Tuesday, June 26, 2012

The Summer of Beans


I love a good garden…as long as someone else is taking care of it.  I love the fresh vegetables and have on occasion made more than one meal out of plate full of home grown tomatoes, fried zucchini or string beans that have sat on the stove all day with a generous amount of bacon.  That was a part of my childhood.  It was something that I had in common with my grandmother – the love of the fresh vegetables – but she enjoyed the gardening activity herself.  From about 1957 until 1978 – she was a frustrated gardener.  She lived in Elk City, ID and it wasn’t conducive to gardening.  The elevation was too high, the season too short and the soil was poor.  She tried to have a little garden patch and was successful at growing strawberries for a while until her grandchildren would strip the plants of their fruit.  I’m sure the deer were quite a problem as well.  All that was going to change during the summer of 1979 – she was finally going to have her big garden again!

My grandparents sold the lumber mill at Elk City in 1978 and moved back to the Lewis Clark Valley where they both were raised.  They took some time, but finally bought a house in the Clemans addition in Clarkston, WA.  It fulfilled one of my grandmother’s chief requirements – a large garden area.  I still remember going over to see her and she would be working in her garden with her straw hat on and bent over with her legs straight weeding her garden.  Until the day she died, my grandmother could bend over without bending her knees and place her palms flat on the ground.  Little did I know the impact that that garden would have on my summer?

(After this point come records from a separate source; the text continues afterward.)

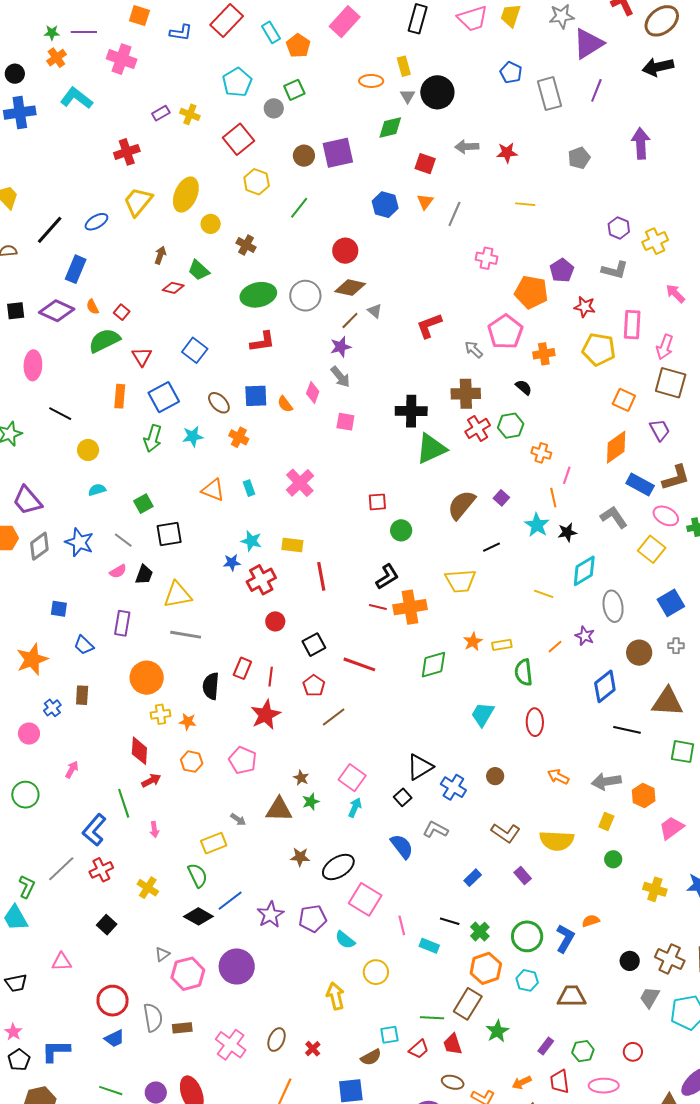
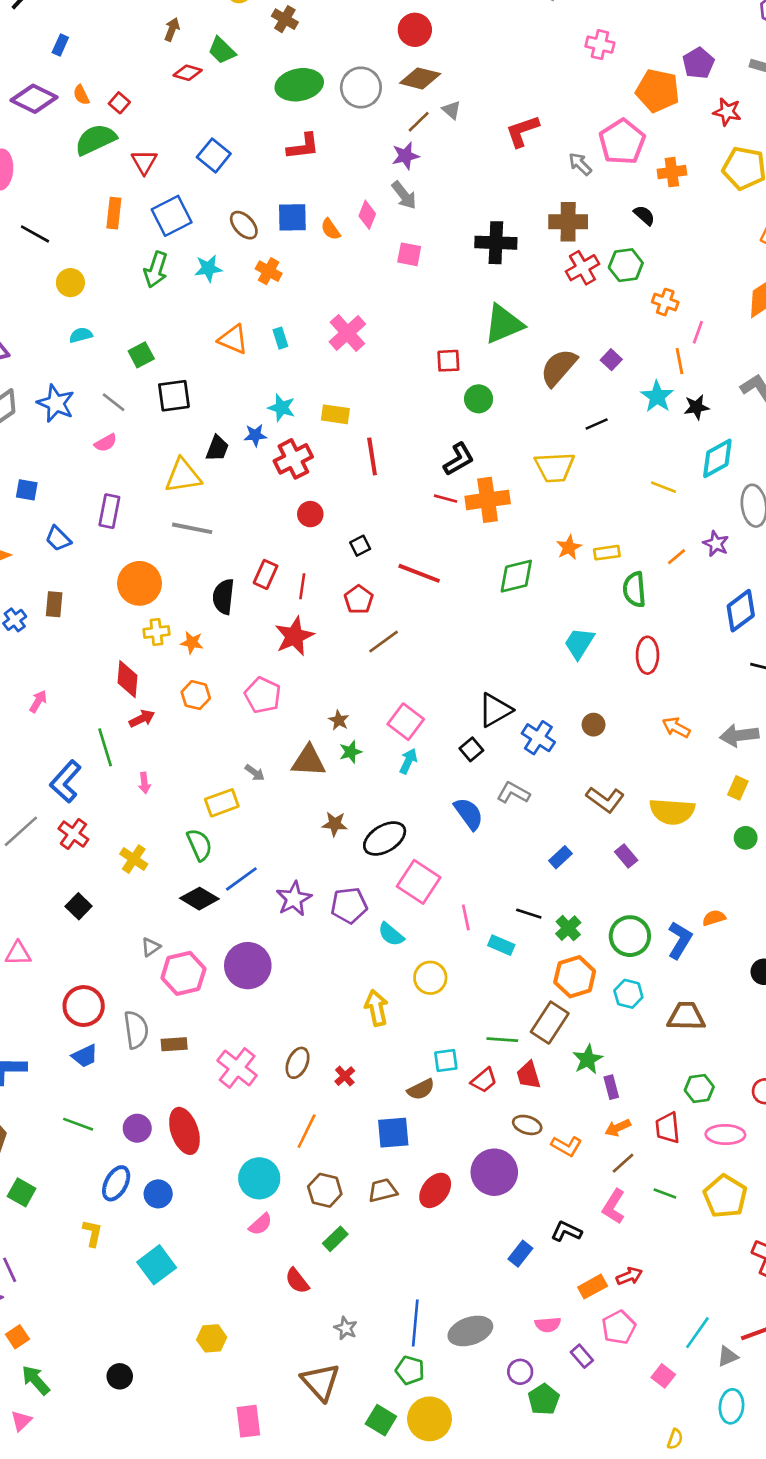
blue rectangle: (76, 269) -> (60, 45), size x0.6
green triangle: (431, 449) -> (504, 324), moved
black trapezoid: (144, 575) -> (217, 448), moved
black square: (314, 645) -> (360, 546), size x0.7
red cross: (101, 870) -> (73, 834), turned -30
purple rectangle: (546, 1046) -> (611, 1087), moved, turned -54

My grandparents enjoying the first summer of retirement – decided to make good on their plans to travel.  They packed up their 5th wheel and planned a month long trip to Alaska.  They left their rows and rows of vegetables to our care.  My grandmother went overboard with one of her favorite vegetables – string beans.  To this day, I don’t understand why two old people need four rows of beans.  Dad and I ended up making a trip over to their house two to three times a week to pick vegetables…mostly beans.  Each time Dad and I would labor over those beans – picking them and putting them in a paper bag.  We would each end up coming home with at least two full grocery bags of beans.  Then my job would be to snap beans.  For those who are uninitiated in the procedure – you take a bean, snap off both ends and then snap them in about 2 inch pieces.  Two large paper bags full of beans - takes a lot of time to prepare.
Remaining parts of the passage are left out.